Fransiz İhtilali'nde, öncesinde ve sonrasında halkın yaşadıkları duygu değişimlerini tanık olacaksınız. İhtilal sırasında acımasız mahkemeler ve halk, gözünü kırpmadan cumhuriyet karşıtı kimi görürse idam ettiriyor. İdamın sembolu olan giyotin, Hristiyan olan Fransız halkının dini bir sembolü olmuş. İnsanlar haç kolyesi yerine giyotin kolyesi takar hale gelmişler. Günlük yaşantıda odun kıran bir vatandaş sanki insan başı koparıyormuş gibi kendini eğlenirir hale gelmiş.
Charles Dickens ihtilal sırasındaki halkın duygu değişimini çok güzel yansıtmış. Baş üstünde taşınan insanlar, doğru olup olmadığı, kesinliği bilinmeyen, atılan iftiralarla gaza ve galyana gelip aynı insanları giyotin altına gönderiyorlar.

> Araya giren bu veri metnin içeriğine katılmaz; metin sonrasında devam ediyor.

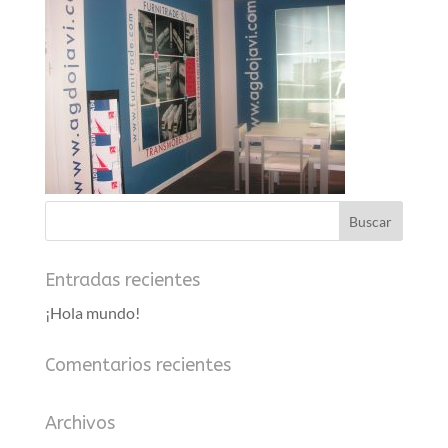
Entradas recientes
¡Hola mundo!
Comentarios recientes
Archivos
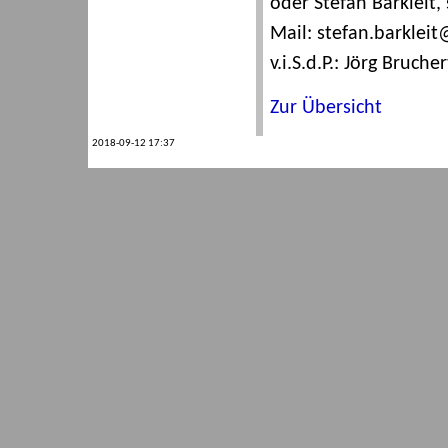
oder Stefan Barkleit, 
Mail: stefan.barklei
v.i.S.d.P.: Jörg Brucher
Zur Übersicht
2018-09-12 17:37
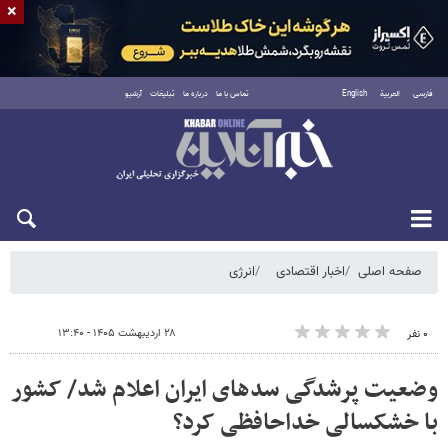
×
فارسی
العربية
English
تماس با ما
درباره ما
تبلیغات
آرشیو
شنبه ۱۷ مرداد ۱۴۰۵
صفحه اصلی
اخبار اقتصادی
انرژی
۲۸ اردیبهشت ۱۴۰۵ - ۱۳:۴۰
۰ نفر
وضعیت پرشدگی سدهای ایران اعلام شد/ کشور
با خشکسالی خداحافظی کرد؟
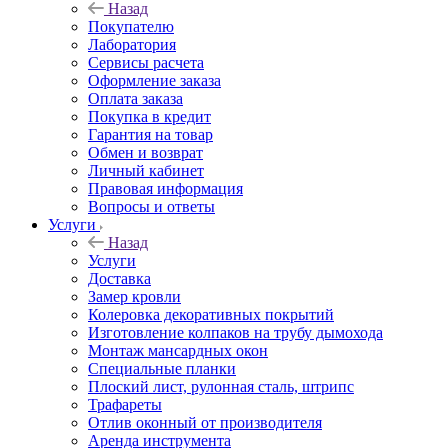
Назад
Покупателю
Лаборатория
Сервисы расчета
Оформление заказа
Оплата заказа
Покупка в кредит
Гарантия на товар
Обмен и возврат
Личный кабинет
Правовая информация
Вопросы и ответы
Услуги
Назад
Услуги
Доставка
Замер кровли
Колеровка декоративных покрытий
Изготовление колпаков на трубу дымохода
Монтаж мансардных окон
Специальные планки
Плоский лист, рулонная сталь, штрипс
Трафареты
Отлив оконный от производителя
Аренда инструмента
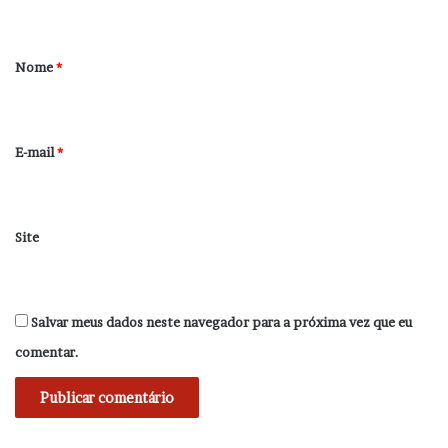
t
á
r
Nome
*
i
o
*
E-mail
*
Site
Salvar meus dados neste navegador para a próxima vez que eu
comentar.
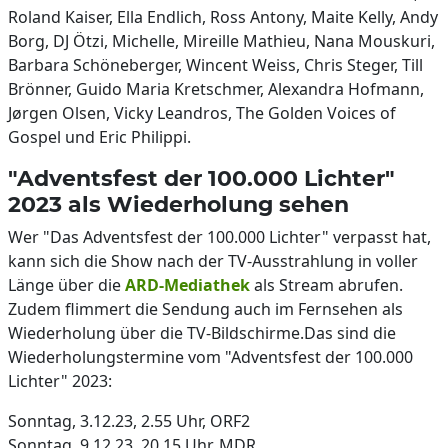
Roland Kaiser, Ella Endlich, Ross Antony, Maite Kelly, Andy
Borg, DJ Ötzi, Michelle, Mireille Mathieu, Nana Mouskuri,
Barbara Schöneberger, Wincent Weiss, Chris Steger, Till
Brönner, Guido Maria Kretschmer, Alexandra Hofmann,
Jørgen Olsen, Vicky Leandros, The Golden Voices of
Gospel und Eric Philippi.
"Adventsfest der 100.000 Lichter"
2023 als Wiederholung sehen
Wer "Das Adventsfest der 100.000 Lichter" verpasst hat,
kann sich die Show nach der TV-Ausstrahlung in voller
Länge über die
ARD-Mediathek
als Stream abrufen.
Zudem flimmert die Sendung auch im Fernsehen als
Wiederholung über die TV-Bildschirme.Das sind die
Wiederholungstermine vom "Adventsfest der 100.000
Lichter" 2023:
Sonntag, 3.12.23, 2.55 Uhr, ORF2
Sonntag, 9.12.23, 20.15 Uhr, MDR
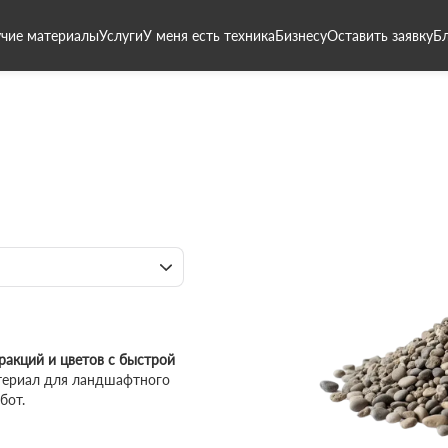
чие материалы
Услуги
У меня есть техника
Бизнесу
Оставить заявку
Б
ракций и цветов с быстрой
ериал для ландшафтного
бот.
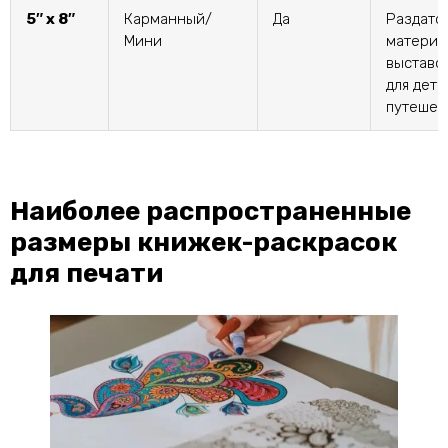
5″ х 8″
Карманный/
Да
Раздато
Мини
материа
выставок
для дете
путешес
Наиболее распространенные
размеры книжек-раскрасок
для печати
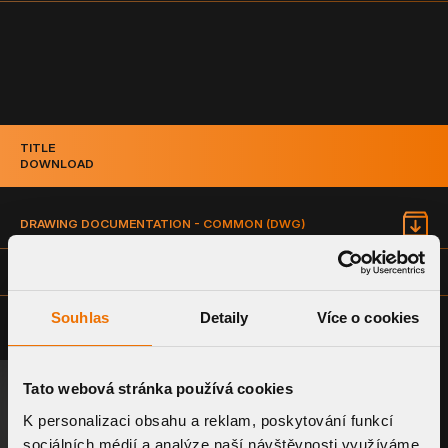
TITLE
DOWNLOAD
DRAWING DOCUMENTATION - COMMON (DWG)
TECHNICAL DRAWING OF THE PRODUCT (PDF)
Souhlas
Detaily
Více o cookies
Tato webová stránka používá cookies
REQUEST A SYSTEM
RELATED PRODUCTS
K personalizaci obsahu a reklam, poskytování funkcí
sociálních médií a analýze naší návštěvnosti využíváme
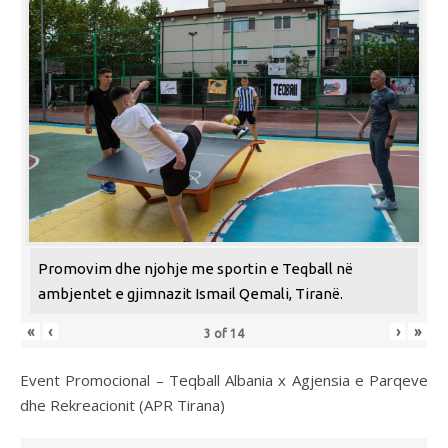
Promovim dhe njohje me sportin e Teqball në
ambjentet e gjimnazit Ismail Qemali, Tiranë.
«
‹
›
»
3
of
14
Event Promocional – Teqball Albania x Agjensia e Parqeve
dhe Rekreacionit (APR Tirana)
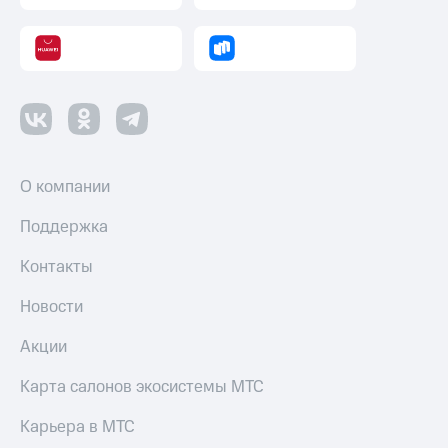
О компании
Поддержка
Контакты
Новости
Акции
Карта салонов экосистемы МТС
Карьера в МТС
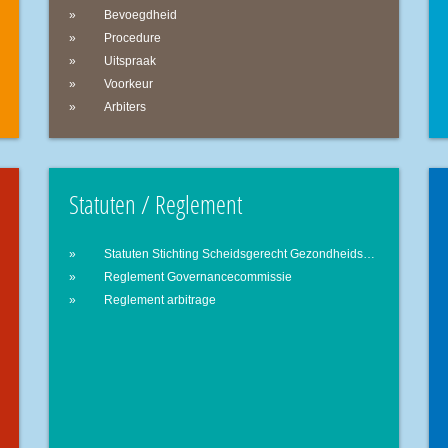
Bevoegdheid
Procedure
Uitspraak
Voorkeur
Arbiters
Statuten / Reglement
Statuten Stichting Scheidsgerecht Gezondheidszorg
Reglement Governancecommissie
Reglement arbitrage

Bir İdam Mahkumunun Son Günü kitabında , idam edilen insanları adeta tiyatro seyrediyormuş gibi zevkle, heyecanla izlediklerini okumuştum.
İki Şehrin Hikâyesi romanında aynı Fransız olan halkın psikolojik duyguları ele alınmış.
Cumhuriyet için tarafsız bile kalınamıyor. Tarafsız kalan insanlar cumhuriyet karşıtıymış gibi gösterilebiliyor ve idam ettiriliyor. Halk, her gün idam edilen kişilerin sayısını öğreniyor ve her geçen gün daha çok kişinin idam edilmesini istiyor. Fransa’nın sokakları kırmızılara büründüğünü yazar bizlere betimleyerek anlatıyor…
İki Şehrin Hikâyesi okurken ilk 250 sayfa gerçekten çok sıkıldım. Kendi kendime " Bu kitap nasıl bu kadar okunmuş, herkesin dilinde dolanır hale gelmiş?" diye söylendim. Başladığım bir kitabı bitirme gibi bir alışkanlığım olmasıydı yarısında bırakabilirdim. Daha sonralarında olaylar geliştikçe, hikaye ilerledikçe kitaba kendimi daha çok verdim ve kitabı 2 gün içerisinde bitirdim.